Yes, I do. Gaepora thought, regardless of all the times she and dad drove me crazy with the impossibility of who they were supposed to be. "She's my mother." He told the tree. "I would do anything for her."
"Still, I have not heard the name of the goddess Zelda before now." The tree said. "And I have lived a very long time."
"She has another name in the heavens, different from the name of her mortal incarnation." Gaepora told him.
"Hmmm." A low rumble hummed across the clearing as he thought. "And what was her name in the heavens?"
"Hylia." Gaepora said.
"Hylia..." The Great Deku Tree said, drawing out the name pensively. "Now that is a name I have heard of. I was not told that she had been reborn." A great weight seemed to come over the tree's face.
"I can't imagine news gets to you quickly here from the outside." Gaepora remarked, thinking of how cut off this forest had been from the outside.
"Apparently not." The tree agreed. "The fairies that come and play in my branches tell me much of what happens outside of this forest, but perhaps they themselves have not much ventured from hence as of late."
"Please, she lay dying as we speak. She is attempting to ascend once more into the realm of the gods, but she needs help. I don't know why Farore, Nayru, and Din aren't responding to any of us. That's why I need to go to the temple, to find out what is going on." Gaepora's voice became pleading.
"Thou needest not my permission to seek the temple, son of Link." The tree told him. "I merely wanted to speak with thee before thou dost, and now I have. Go and seek the goddess in her temple if that is thy quest. The entrance to the Lost Woods is at the top of the hill on the north side of the Kokiri's village."

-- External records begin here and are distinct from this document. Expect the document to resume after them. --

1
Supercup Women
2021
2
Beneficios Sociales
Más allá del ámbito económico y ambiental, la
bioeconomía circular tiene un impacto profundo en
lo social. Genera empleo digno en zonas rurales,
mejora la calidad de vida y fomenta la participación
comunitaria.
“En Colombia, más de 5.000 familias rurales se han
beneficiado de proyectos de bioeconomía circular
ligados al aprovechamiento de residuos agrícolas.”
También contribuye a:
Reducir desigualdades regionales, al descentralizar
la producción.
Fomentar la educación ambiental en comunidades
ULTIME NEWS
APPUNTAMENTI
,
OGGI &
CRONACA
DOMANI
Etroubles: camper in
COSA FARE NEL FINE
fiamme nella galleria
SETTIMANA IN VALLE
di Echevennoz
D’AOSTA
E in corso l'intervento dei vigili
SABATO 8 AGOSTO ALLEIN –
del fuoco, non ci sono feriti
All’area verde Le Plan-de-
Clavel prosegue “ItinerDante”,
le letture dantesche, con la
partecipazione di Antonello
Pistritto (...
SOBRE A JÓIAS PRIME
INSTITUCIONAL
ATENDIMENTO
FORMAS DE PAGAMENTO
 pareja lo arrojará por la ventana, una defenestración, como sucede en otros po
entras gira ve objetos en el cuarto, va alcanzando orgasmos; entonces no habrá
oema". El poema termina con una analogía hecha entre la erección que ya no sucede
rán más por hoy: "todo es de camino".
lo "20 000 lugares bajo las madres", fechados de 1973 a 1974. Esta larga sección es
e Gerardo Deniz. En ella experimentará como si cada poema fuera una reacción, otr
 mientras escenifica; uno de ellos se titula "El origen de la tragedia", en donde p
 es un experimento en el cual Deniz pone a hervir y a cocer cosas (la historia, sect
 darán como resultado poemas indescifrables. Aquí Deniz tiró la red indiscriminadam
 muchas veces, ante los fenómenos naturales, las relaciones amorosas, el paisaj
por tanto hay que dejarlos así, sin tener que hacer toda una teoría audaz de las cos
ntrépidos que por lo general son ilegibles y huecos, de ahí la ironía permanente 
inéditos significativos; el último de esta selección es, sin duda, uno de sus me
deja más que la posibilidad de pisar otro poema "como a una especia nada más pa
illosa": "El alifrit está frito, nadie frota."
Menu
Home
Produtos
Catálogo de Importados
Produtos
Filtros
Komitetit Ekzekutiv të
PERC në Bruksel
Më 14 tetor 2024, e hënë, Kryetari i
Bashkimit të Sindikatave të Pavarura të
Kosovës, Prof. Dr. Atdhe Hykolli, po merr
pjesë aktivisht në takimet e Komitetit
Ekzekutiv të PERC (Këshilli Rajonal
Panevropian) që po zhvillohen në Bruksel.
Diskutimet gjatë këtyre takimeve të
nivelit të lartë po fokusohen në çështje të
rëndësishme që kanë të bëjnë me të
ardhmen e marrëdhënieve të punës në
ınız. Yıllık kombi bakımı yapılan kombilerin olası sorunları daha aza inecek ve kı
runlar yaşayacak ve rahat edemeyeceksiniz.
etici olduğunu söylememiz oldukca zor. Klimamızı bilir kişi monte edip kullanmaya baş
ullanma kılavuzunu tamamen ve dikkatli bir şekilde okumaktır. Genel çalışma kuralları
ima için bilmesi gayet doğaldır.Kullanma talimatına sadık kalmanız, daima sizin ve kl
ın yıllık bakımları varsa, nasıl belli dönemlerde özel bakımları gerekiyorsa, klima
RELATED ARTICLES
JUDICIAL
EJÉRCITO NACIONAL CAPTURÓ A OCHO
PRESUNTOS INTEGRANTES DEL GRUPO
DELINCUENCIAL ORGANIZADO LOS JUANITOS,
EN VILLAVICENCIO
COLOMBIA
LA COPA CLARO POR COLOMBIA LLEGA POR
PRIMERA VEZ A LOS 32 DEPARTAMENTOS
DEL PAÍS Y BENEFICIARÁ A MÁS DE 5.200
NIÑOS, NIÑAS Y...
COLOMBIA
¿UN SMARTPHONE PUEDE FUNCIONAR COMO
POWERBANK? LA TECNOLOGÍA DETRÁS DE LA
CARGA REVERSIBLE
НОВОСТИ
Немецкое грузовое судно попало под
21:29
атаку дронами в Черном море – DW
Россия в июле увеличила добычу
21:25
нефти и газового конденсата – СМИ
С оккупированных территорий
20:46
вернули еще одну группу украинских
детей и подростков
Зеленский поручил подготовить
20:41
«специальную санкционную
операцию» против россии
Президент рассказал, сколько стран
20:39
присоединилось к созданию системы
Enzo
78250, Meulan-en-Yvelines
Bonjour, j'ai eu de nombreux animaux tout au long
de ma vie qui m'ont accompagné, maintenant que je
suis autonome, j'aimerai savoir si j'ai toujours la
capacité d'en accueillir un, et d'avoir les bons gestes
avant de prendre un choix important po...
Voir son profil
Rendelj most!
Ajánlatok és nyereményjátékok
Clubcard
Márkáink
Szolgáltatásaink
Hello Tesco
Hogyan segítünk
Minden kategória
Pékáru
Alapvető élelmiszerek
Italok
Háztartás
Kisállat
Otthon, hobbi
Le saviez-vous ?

Gaepora nodded, and then got up from his seat to go. Then a question occurred to him, and he turned back to the Great Deku Tree, "Why did you want to speak with me if not about the temple?"
"I wanted to see if thou wast anything like the boy I knew long ago." The tree told him.
"And am I?" Gaepora asked, curious.
"Oh, yes. Thou art much like thy noble father, son of Link." The Great Deku Tree responded.